§ **TASK PROMPT**:
Below are some records. Repeat exactly the lines from the one containing "Find the location of a" through the final line.

§ **INFORMATION SHOWN**:
......

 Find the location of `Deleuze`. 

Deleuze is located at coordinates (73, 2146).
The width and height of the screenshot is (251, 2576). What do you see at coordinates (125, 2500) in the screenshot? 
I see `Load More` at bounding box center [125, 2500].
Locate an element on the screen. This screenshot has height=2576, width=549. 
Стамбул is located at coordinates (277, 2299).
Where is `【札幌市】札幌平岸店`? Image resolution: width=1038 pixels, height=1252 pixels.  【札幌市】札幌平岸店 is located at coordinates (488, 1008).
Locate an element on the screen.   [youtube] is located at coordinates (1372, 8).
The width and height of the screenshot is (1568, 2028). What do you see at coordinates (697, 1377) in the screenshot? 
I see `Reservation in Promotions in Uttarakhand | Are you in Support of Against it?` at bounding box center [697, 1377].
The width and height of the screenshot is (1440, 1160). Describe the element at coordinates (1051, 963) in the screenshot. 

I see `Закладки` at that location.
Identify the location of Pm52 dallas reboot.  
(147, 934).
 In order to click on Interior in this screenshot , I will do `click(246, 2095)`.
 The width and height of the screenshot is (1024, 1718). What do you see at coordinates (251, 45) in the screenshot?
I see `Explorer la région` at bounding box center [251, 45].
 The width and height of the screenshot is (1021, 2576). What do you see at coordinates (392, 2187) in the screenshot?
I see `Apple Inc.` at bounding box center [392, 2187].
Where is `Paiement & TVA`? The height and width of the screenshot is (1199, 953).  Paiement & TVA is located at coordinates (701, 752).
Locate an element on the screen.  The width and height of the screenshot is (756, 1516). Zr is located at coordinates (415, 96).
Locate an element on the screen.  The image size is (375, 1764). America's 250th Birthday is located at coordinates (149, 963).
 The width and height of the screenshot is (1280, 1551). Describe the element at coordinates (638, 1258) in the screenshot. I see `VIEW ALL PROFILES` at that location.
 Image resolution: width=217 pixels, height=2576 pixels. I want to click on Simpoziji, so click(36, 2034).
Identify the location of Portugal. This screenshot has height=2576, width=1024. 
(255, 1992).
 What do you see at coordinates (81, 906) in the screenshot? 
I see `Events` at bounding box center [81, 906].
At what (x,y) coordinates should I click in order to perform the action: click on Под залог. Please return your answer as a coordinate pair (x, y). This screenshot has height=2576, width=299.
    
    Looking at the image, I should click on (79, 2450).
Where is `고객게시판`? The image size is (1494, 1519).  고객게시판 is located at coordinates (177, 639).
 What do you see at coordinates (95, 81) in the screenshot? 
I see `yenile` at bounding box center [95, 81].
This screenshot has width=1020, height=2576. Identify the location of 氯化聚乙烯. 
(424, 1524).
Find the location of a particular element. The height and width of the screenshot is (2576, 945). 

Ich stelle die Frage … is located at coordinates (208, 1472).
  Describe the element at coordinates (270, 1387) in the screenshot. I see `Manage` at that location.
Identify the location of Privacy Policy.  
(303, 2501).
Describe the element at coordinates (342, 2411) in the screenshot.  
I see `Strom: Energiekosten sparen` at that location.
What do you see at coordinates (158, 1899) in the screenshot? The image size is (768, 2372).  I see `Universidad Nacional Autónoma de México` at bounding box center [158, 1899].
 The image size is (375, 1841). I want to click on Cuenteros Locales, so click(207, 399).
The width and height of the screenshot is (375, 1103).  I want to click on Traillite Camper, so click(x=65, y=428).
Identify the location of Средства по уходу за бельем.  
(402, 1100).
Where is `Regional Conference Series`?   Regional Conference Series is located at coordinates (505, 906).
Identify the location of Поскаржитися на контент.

......

§ **EXERCISE RESULT**:
Find the location of a particular element. The height and width of the screenshot is (2576, 945). 

Ich stelle die Frage … is located at coordinates (208, 1472).
  Describe the element at coordinates (270, 1387) in the screenshot. I see `Manage` at that location.
Identify the location of Privacy Policy.  
(303, 2501).
Describe the element at coordinates (342, 2411) in the screenshot.  
I see `Strom: Energiekosten sparen` at that location.
What do you see at coordinates (158, 1899) in the screenshot? The image size is (768, 2372).  I see `Universidad Nacional Autónoma de México` at bounding box center [158, 1899].
 The image size is (375, 1841). I want to click on Cuenteros Locales, so click(207, 399).
The width and height of the screenshot is (375, 1103).  I want to click on Traillite Camper, so click(x=65, y=428).
Identify the location of Средства по уходу за бельем.  
(402, 1100).
Where is `Regional Conference Series`?   Regional Conference Series is located at coordinates (505, 906).
Identify the location of Поскаржитися на контент.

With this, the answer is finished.